Pérdida o inadecuado manejo de la pieza quirúrgica


Si bien representaron sólo el 3% de nuestras demandas quirúrgicas, la pérdida o mala preparación de la pieza para anatomía patológica es también un hecho 100% evitable y difícil de defender. Algunas muestras pueden volver a obtenerse, como es el caso de biopsias intestinales para descartar una inflamación o una enfermedad celíaca. Sin embargo, el hacerlo significa someter nuevamente al paciente al riesgo del procedimiento, además de sobrecargar al sistema de salud con costos, tiempo y trabajo adicional. Sin embargo, la mayor preocupación es la generada por la pérdida de aquellas piezas que no pueden volver a obtenerse, como en los casos de tumores resecados completamente, lesiones de piel e inclusive órganos enteros. La pérdida de estos especímenes puede resultar en tratamientos inapropiados o innecesarios. Más aún, puede retrasar el diagnóstico, aumentar la ansiedad del paciente y ser una fuente potencial de litigios.

Los casos que hemos recibido van desde piezas que nunca llegaron al servicio de anatomía patológica, hasta la confusión de las mismas por mala rotulación, pasando por recipientes que llegan al servicio de patología rotulados pero vacíos. También tuvimos casos de pérdida de las muestras cuando eran trasladadas a un laboratorio externo y de material que quedó olvidado en quirófano y fue arrojado a la basura por el personal de limpieza.

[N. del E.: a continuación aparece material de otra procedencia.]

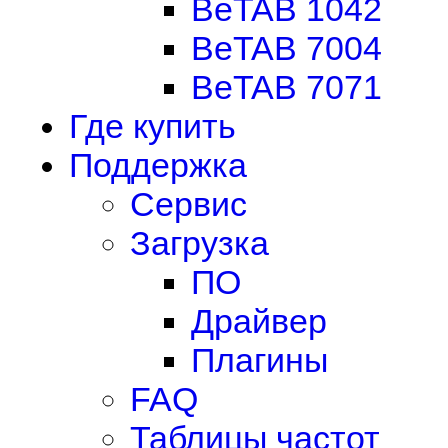
BeTAB 1042
BeTAB 7004
BeTAB 7071
Где купить
Поддержка
Сервис
Загрузка
ПО
Драйвер
Плагины
FAQ
Таблицы частот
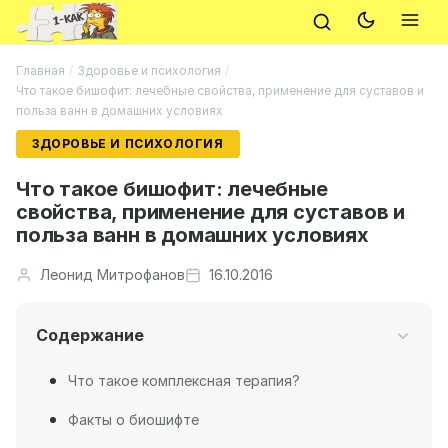
Главная
/
Здоровье и психология
/
Что такое бишофит: лечебные свойства, применение для суставов и
польза ванн в домашних условиях
ЗДОРОВЬЕ И ПСИХОЛОГИЯ
Что такое бишофит: лечебные
свойства, применение для суставов и
польза ванн в домашних условиях
Леонид Митрофанов
16.10.2016
Содержание
Что такое комплексная терапия?
Факты о биошифте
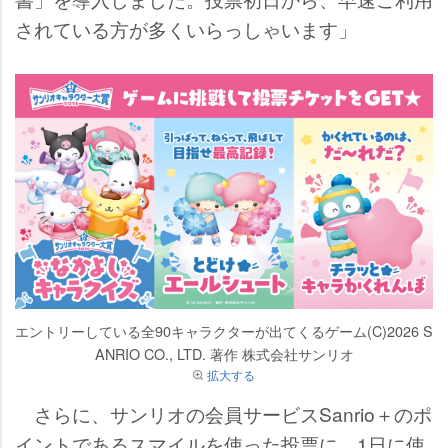
されている方が多くいらっしゃいます」
エントリーしている全90キャラクターが出てくるゲーム(C)2026 S
ANRIO CO., LTD. 著作 株式会社サンリオ
拡大する
さらに、サンリオの会員サービスSanrio＋のポ
イントであるスマイルを使った投票に、1日に使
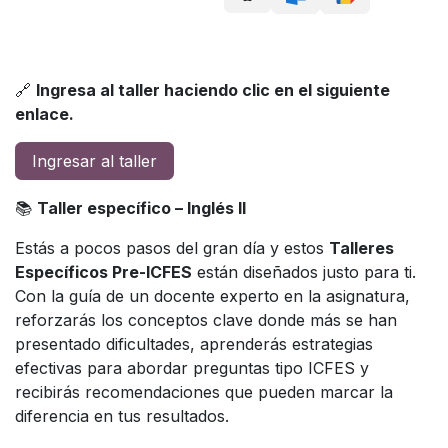
🔗
Ingresa al taller haciendo clic en el siguiente
enlace.
Ingresar al taller
📚
Taller específico – Inglés II
Estás a pocos pasos del gran día y estos
Talleres
Específicos Pre-ICFES
están diseñados justo para ti.
Con la guía de un docente experto en la asignatura,
reforzarás los conceptos clave donde más se han
presentado dificultades, aprenderás estrategias
efectivas para abordar preguntas tipo ICFES y
recibirás recomendaciones que pueden marcar la
diferencia en tus resultados.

Se trata de un riesgo que las instituciones deben abordar desarrollando normas y procesos que garanticen que las muestras lleguen en condiciones al anatomopatólogo y que éste cuente con la suficiente información como para poder hacer su análisis.

Cuando una pieza se pierde, tradicionalmente se busca exclusivamente la causa del error en la persona, atribuyéndole apatía, distracción o desatención. Esta visión limitada del problema lleva a que las únicas acciones correctivas tomadas para resolver el problema a futuro se basen en sanciones disciplinarias y reentrenamiento de los “culpables”. Sin juzgar acerca de la conveniencia o no de estas acciones, la solución punitiva suele no bastar y en ocasiones puede incluso ser contraproducente. El abordaje sistémico, en cambio, no se centra sobre los individuos sino sobre los sistemas que determinaron y permitieron el error. El análisis se focaliza entonces en qué barreras pueden desarrollarse para reducir la posibilidad de que estas cosas pasen y minimizar su impacto en el caso de que un trabajador de la salud se equivoque (sistemas redundantes, chequeos cruzados, etc). Mientras que la causa próxima al evento adverso suele involucrar errores y omisiones individuales, los orígenes de dichas fallas suelen estar enraizadas en problemas organizacionales y en un inadecuado desarrollo de los procesos.

Por eso resulta conveniente que los responsables de las Instituciones revisen sus actuales normas y procedimientos para el envío de material a anatomía patológica. En las mismas deben detallarse los roles y procedimientos para una adecuada preparación y etiquetado de la pieza, junto con una completa confección de la solicitud que debe acompañar a la misma.